As always this is vital. You need to spend time on this to discover exactly what the patient was doing just before they blacked out. Was there anything to suggest a vasovagal? Did they change posture? Did they have chest pain of feel palpitations? Do they take any medications? Is there any family history of sudden cardiac death?

Examination

This can be very focussed and is really centred on the cardiovascular system, particularly the structure of the heart. Is the apex beat in the correct place? Is there a murmur of aortic stenosis?

Investigations

  • ECG – this is the key investigation and you need to be an expert in looking for all of the conditions we have discussed above, such as heart block and HCM
  • Urine BHCG – Any presong who is able to bear children should have a pregnancy test
  • Ultrasound – This might be to look for either a AAA or free fluid from an ectopic.

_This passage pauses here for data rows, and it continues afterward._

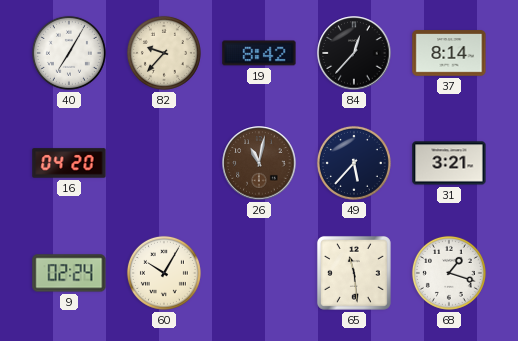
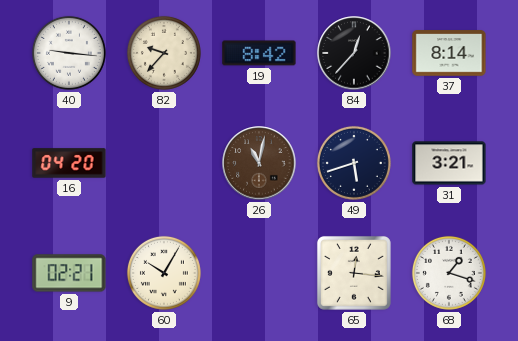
40: 7:05 -> 9:16
49: 5:37 -> 5:42
9: 02:24 -> 02:21
65: 11:29 -> 12:16
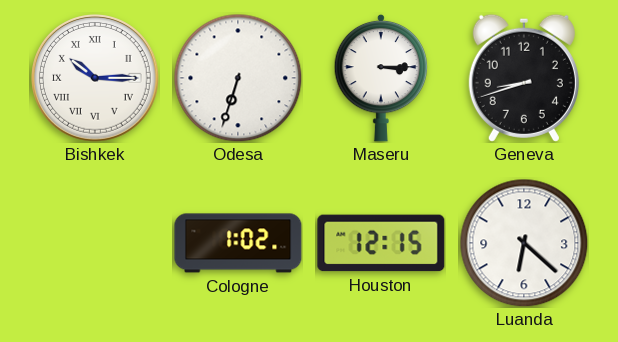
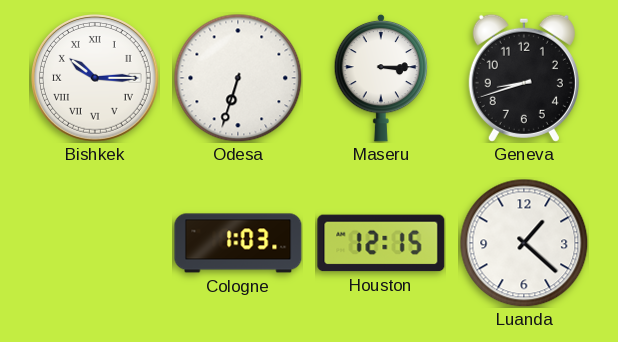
Cologne: 1:02 -> 1:03
Luanda: 6:22 -> 1:22
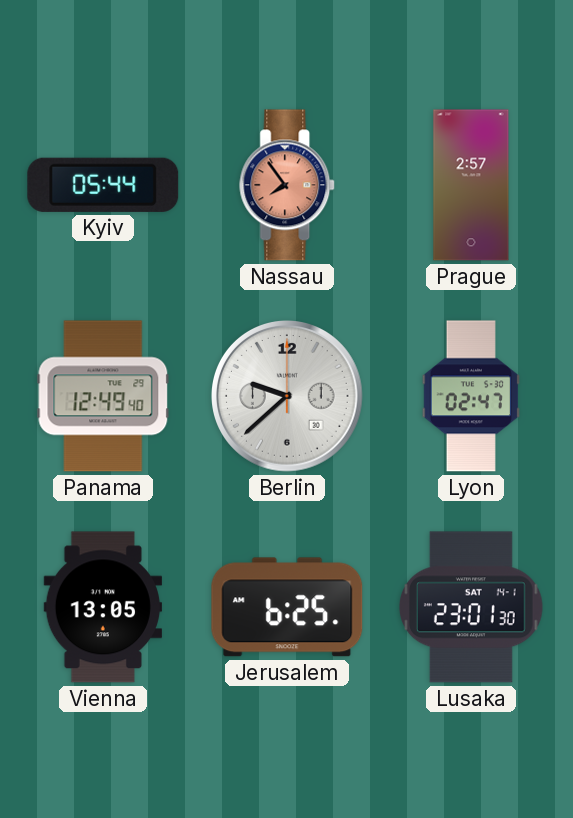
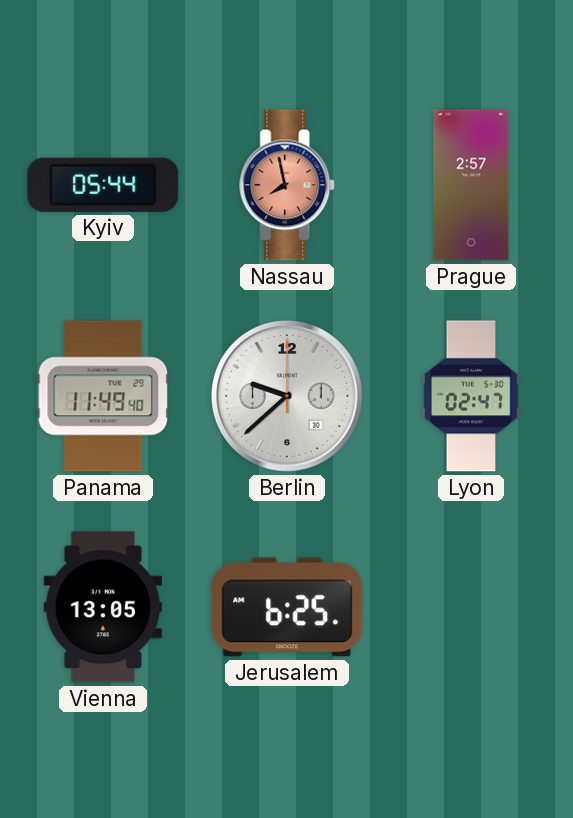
Nassau: 7:54 -> 7:58
Panama: 12:49 -> 11:49
Lusaka: 23:01 -> none
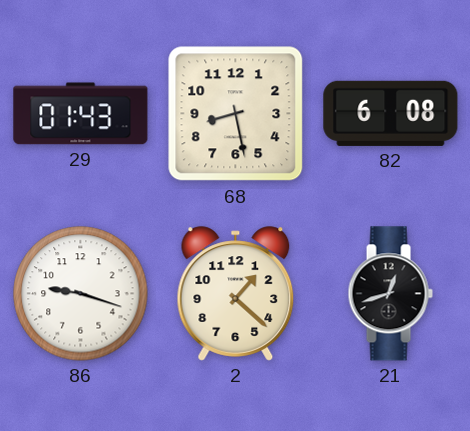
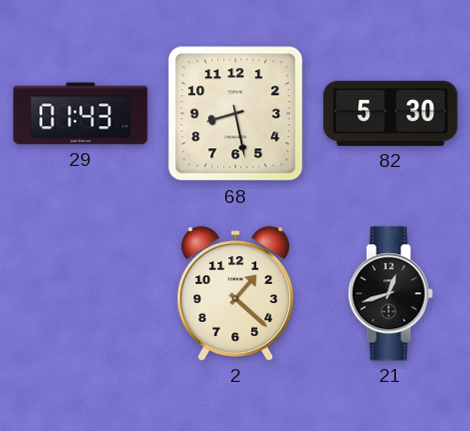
82: 6:08 -> 5:30
86: 9:18 -> none
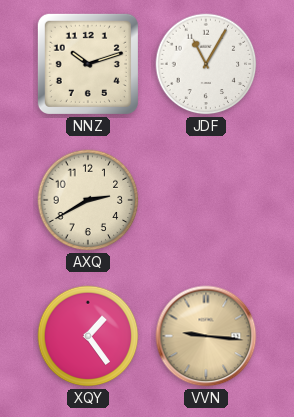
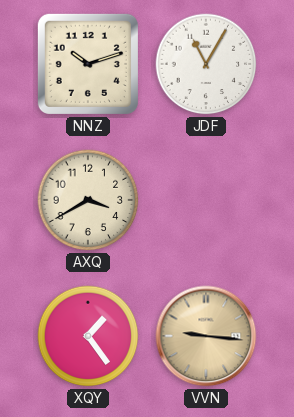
AXQ: 2:40 -> 3:40
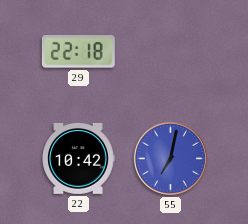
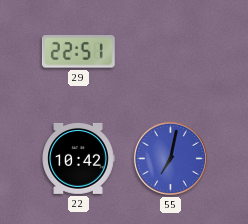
29: 22:18 -> 22:51
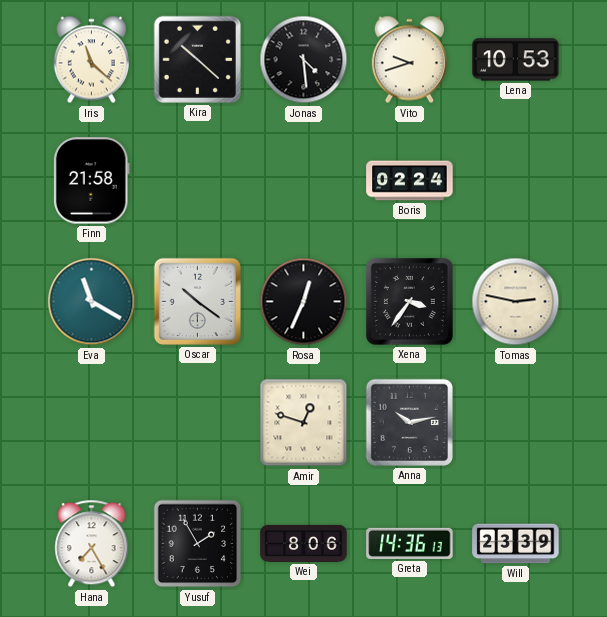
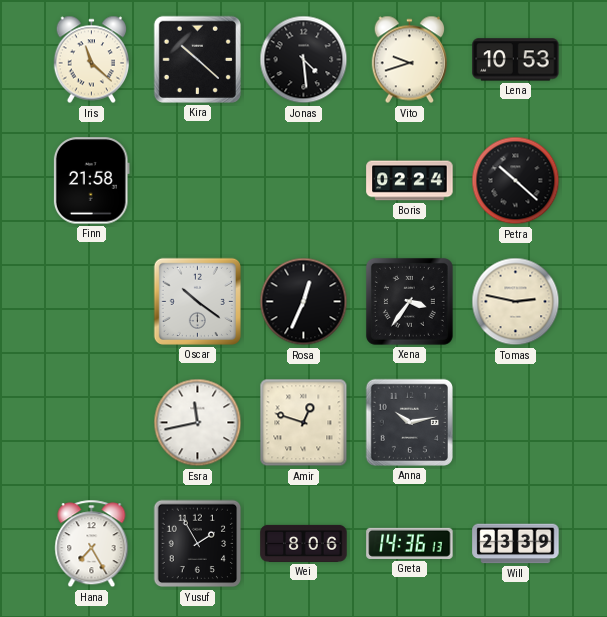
Petra: none -> 10:22
Eva: 11:20 -> none
Esra: none -> 11:43
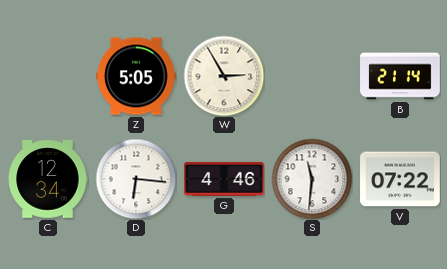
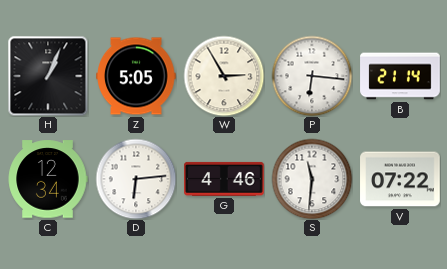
H: none -> 1:04
P: none -> 6:16
D: 6:16 -> 6:14
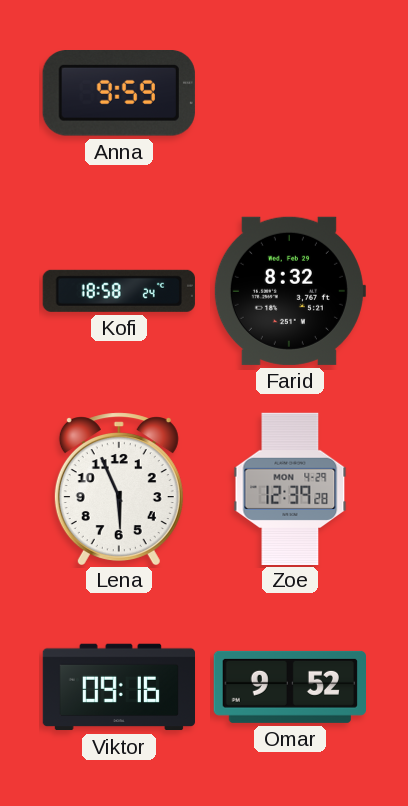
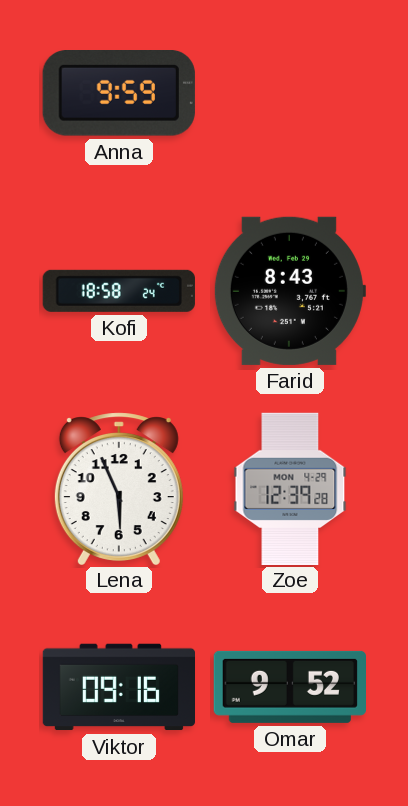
Farid: 8:32 -> 8:43
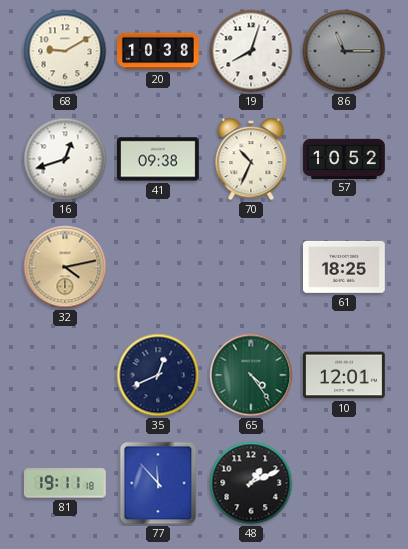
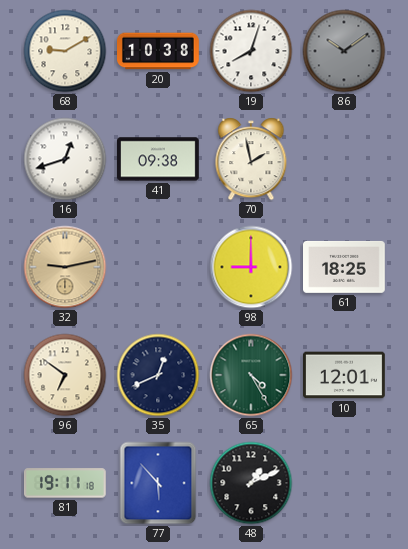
86: 11:15 -> 10:09
70: 10:34 -> 1:58
57: 10:52 -> none
32: 4:13 -> 9:13
98: none -> 9:00
96: none -> 6:51
65: 4:24 -> 4:25
77: 11:53 -> 5:53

You are working in the Emergency Department when a usually fit and well 28 year old footballer presents saying he has had a fainting episode whilst playing football. The triage nurse asks you if he can wait to be seen in the waiting room, or if he needs seeing more urgently..

You are certainly very concerned about this patient. He should not black out whilst exercising. You ask the triage nurse to bring him straight through to a monitored bed and get an ECG. You ask him a little bit more and he tell you his Dad died when he was young, but he’s not sure what of.

You recognise the large complexes in his ECG and are concerned this patient has had a syncopal episode caused by Hypertrophic Cardiomyopathy. You call the on call cardiologist who admits him for further investigations.